В «Княжне Мери» герой размышлаяет перед дуэлью: «…бросим жребий!., и тогда, тогда… что, если его счастье перетянет? если моя звезда, наконец, мне изменит?» Кажется, что он, подобно большинству персонажей романа, убежден: человек – игрушка в руках судьбы, что «на роду» ему написано, то с ним и случится. Но вот мы добираемся до повести «Фаталист», и все усложняется до предела. Недаром здесь в роли рассказчика выступает сам Печорин, а Максим Максимыч оказывается в положении «рядового» персонажа; носитель индивидуалистического начала и носитель «патриархального» сознания словно меняются местами.
«Фаталист» Печорин вступает в спор с сербом Вуличем, который уверен, что все в мире случайно, и пистолет, приставленный к виску, может выстрелить, а может дать осечку. Значит, любой человек ведет игру с судьбой вслепую.
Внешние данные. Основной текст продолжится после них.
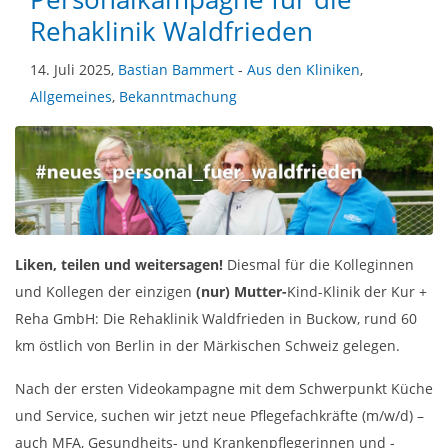
Rehaklinik Waldfrieden
14. Juli 2025,
Bastian Bammert
-
Aus den Kliniken
,
Allgemeines
,
Bekanntmachung
Liken, teilen und weitersagen!
Diesmal für die Kolleginnen
und Kollegen der einzigen
(nur) Mutter-
Kind-Klinik der Kur +
Reha GmbH: Die Rehaklinik Waldfrieden in Buckow, rund 60
km östlich von Berlin in der Märkischen Schweiz gelegen.
Nach der ersten Videokampagne mit dem Schwerpunkt Küche
und Service, suchen wir jetzt neue Pflegefachkräfte (m/w/d) –
auch MFA, Gesundheits- und Krankenpflegerinnen und -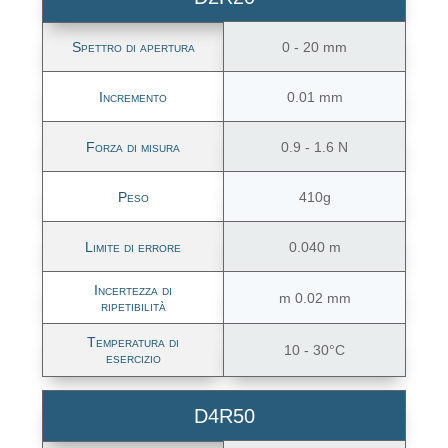
Spettro di apertura
0 - 20 mm
Incremento
0.01 mm
Forza di misura
0.9 - 1.6 N
Peso
410g
Limite di errore
0.040 m
Incertezza di
m 0.02 mm
ripetibilità
Temperatura di
10 - 30°C
esercizio
D4R50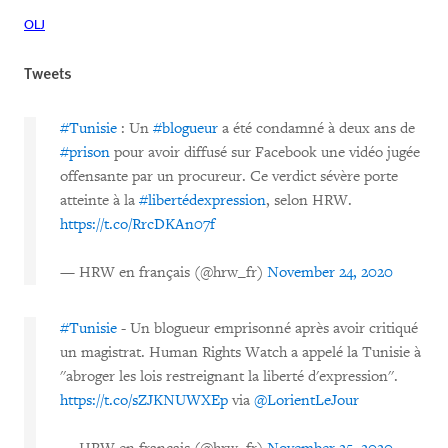
OLJ
Tweets
#Tunisie
: Un
#blogueur
a été condamné à deux ans de
#prison
pour avoir diffusé sur Facebook une vidéo jugée
offensante par un procureur. Ce verdict sévère porte
atteinte à la
#libertédexpression
, selon HRW.
https://t.co/RrcDKAn07f
— HRW en français (@hrw_fr)
November 24, 2020
#Tunisie
- Un blogueur emprisonné après avoir critiqué
un magistrat. Human Rights Watch a appelé la Tunisie à
''abroger les lois restreignant la liberté d'expression''.
https://t.co/sZJKNUWXEp
via
@LorientLeJour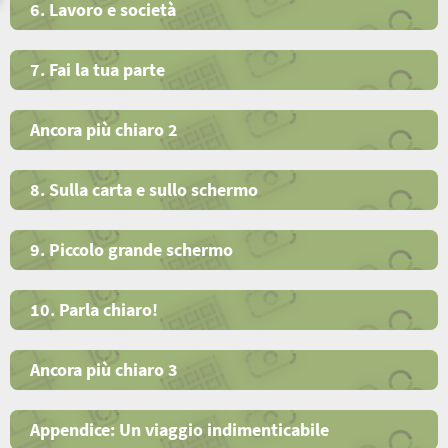
6. Lavoro e società
7. Fai la tua parte
Ancora più chiaro 2
8. Sulla carta e sullo schermo
9. Piccolo grande schermo
10. Parla chiaro!
Ancora più chiaro 3
Appendice: Un viaggio indimenticabile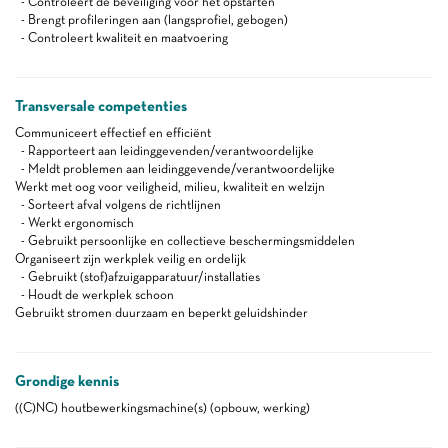
- Controleert de beveiliging voor het opstarten
- Brengt profileringen aan (langsprofiel, gebogen)
- Controleert kwaliteit en maatvoering
Transversale competenties
Communiceert effectief en efficiënt
- Rapporteert aan leidinggevenden/verantwoordelijke
- Meldt problemen aan leidinggevende/verantwoordelijke
Werkt met oog voor veiligheid, milieu, kwaliteit en welzijn
- Sorteert afval volgens de richtlijnen
- Werkt ergonomisch
- Gebruikt persoonlijke en collectieve beschermingsmiddelen
Organiseert zijn werkplek veilig en ordelijk
- Gebruikt (stof)afzuigapparatuur/installaties
- Houdt de werkplek schoon
Gebruikt stromen duurzaam en beperkt geluidshinder
Grondige kennis
((C)NC) houtbewerkingsmachine(s) (opbouw, werking)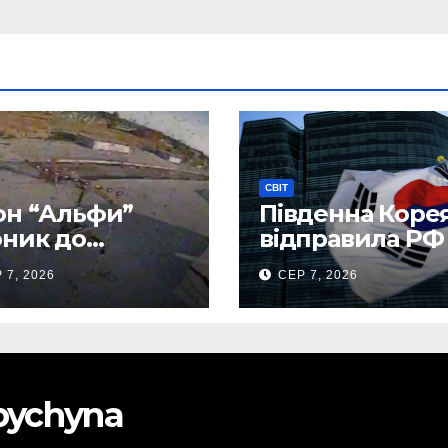
СВІТ
н “Альфи”
Південна Коре
ник до
відправила РФ
нецького
тисяч тонн
 7, 2026
СЕР 7, 2026
опорту та
авіапалива
лив “Шахед”
до запуску
obychyna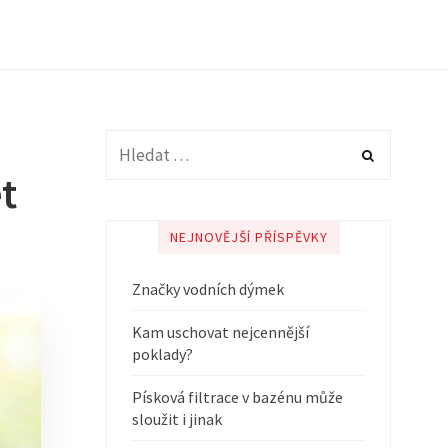
t
NEJNOVĚJŠÍ PŘÍSPĚVKY
Značky vodních dýmek
Kam uschovat nejcennější
poklady?
Písková filtrace v bazénu může
sloužit i jinak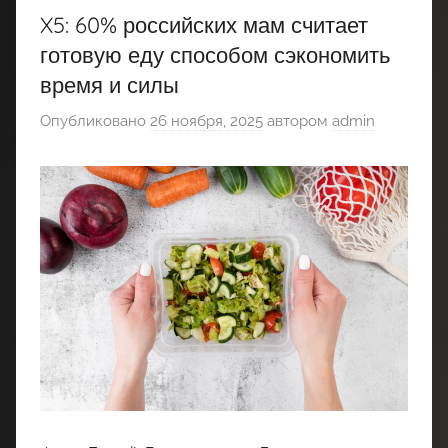
X5: 60% российских мам считает
готовую еду способом сэкономить
время и силы
Опубликовано
26 ноября, 2025
автором
admin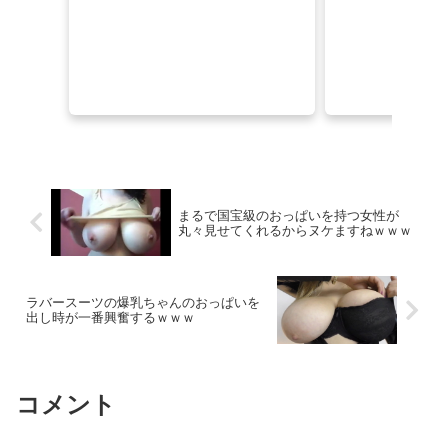
【エロ画像】茶髪くせ毛ショート貧乳小柄×鏡越し_AI_アニメエロ画像
美術部顧問「裸になりなさい」と女性にヌードデッサンの指導をして逮捕
俺、今からセックスなんだが中折れが怖い
【エロ画像】茶髪くせ毛ショート貧乳小柄×鏡越し_AI_アニメエロ画像
【素人】声を掛けたのは居酒屋でバイト中の美少女大学生このみさん。インタビューと称して連れ込んじゃいました
まるで国宝級のおっぱいを持つ女性が
丸々見せてくれるからヌケますねｗｗｗ
〖TXXX〗人妻コスプレ風俗嬢がお客のち●ぽでSEXするエロ動画がこちら
〖TXXX〗パイズリ余裕のJカップ爆乳JDのおっぱいに癒されるエロ動画がこちら
ラバースーツの爆乳ちゃんのおっぱいを
出し時が一番興奮するｗｗｗ
同窓会帰りに既婚チ〇ポつまみ食いする一般人みさき(27)
【個人撮影】天才的変態ポーズに超高評価の嵐♡マジで可愛い18歳JK美少女がオマンコ丸見せを裏垢SNSにヌード投稿！
コメント
【動画】サッカーの試合中の落雷で選手1人が死亡、12人が負傷した事故。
Вопреки печоринскому предсказанию («Вы нынче умрете») пистолет и впрямь дает осечку, – но предчувствие Печорина все равно очень скоро сбывается: Вулич избежал гибели от пули, однако пьяный казак Ефимыч разрубил его шашкой надвое.
Рискнув разоружить этого самого казака, Григорий Александрович целиком полагается на судьбу, на фатум; а пуля, просвистевшая над его ухом, подтверждает правоту казаков, по-простонародному убеждавших Ефимыча: «Ведь ты не чеченец окаянный, а честный христианин; ну, уж коли грех твой тебя попутал, нечего делать: своей судьбы не минуешь!» Вроде бы к такому выводу склоняется и сам «герой нашего времени», который вопрошает себя: как тут не сделаться фаталистом?
Но тут вступает в силу закон противодействия. В самое последнее мгновение герой воздерживается от окончательного приговора, который готов сорваться с его уст. Потому что он сомневается во всем, в том числе – и во всесилии судьбы… Дойдя до края, маятник смысла поворачивает вспять. А вместе с ним начинает «раскачиваться» и авторское отношение к герою; как не имеет однозначного решения вопрос о свободе и зависимости человека от фатума, так не имеет решения и вопрос о том, предопределена ли печоринская погибель, или ее можно было избежать, найти противоядие… И да, и нет. И нет, и да.
Зато простодушному, хотя подчас и мелочно-самолюбивому штабс-капитану Максиму Максимычу все понятно. Его представления о мире предельно просты и потому однозначны: «Черт его [Вулича] дернул ночью с пьяным разговаривать!.. Впрочем, видно, уж так у него на роду было написано!..» Максим Максимыч никогда не колеблется, не признает полутонов. Он знает только два состояния, две роли: или милого, хотя и не слишком умного собеседника, или нерассуждающего служаки, «упрямого, сварливого» штабс-капитана. (Он так и говорит в некоторых случаях: «Извините! я не Максим Максимыч, я штабс-капитан».) Для того и введен в повествование этот персонаж, чтобы на его фоне сложное, путаное, но масштабное «печоринское» начало проступило особенно ярко, особенно рельефно.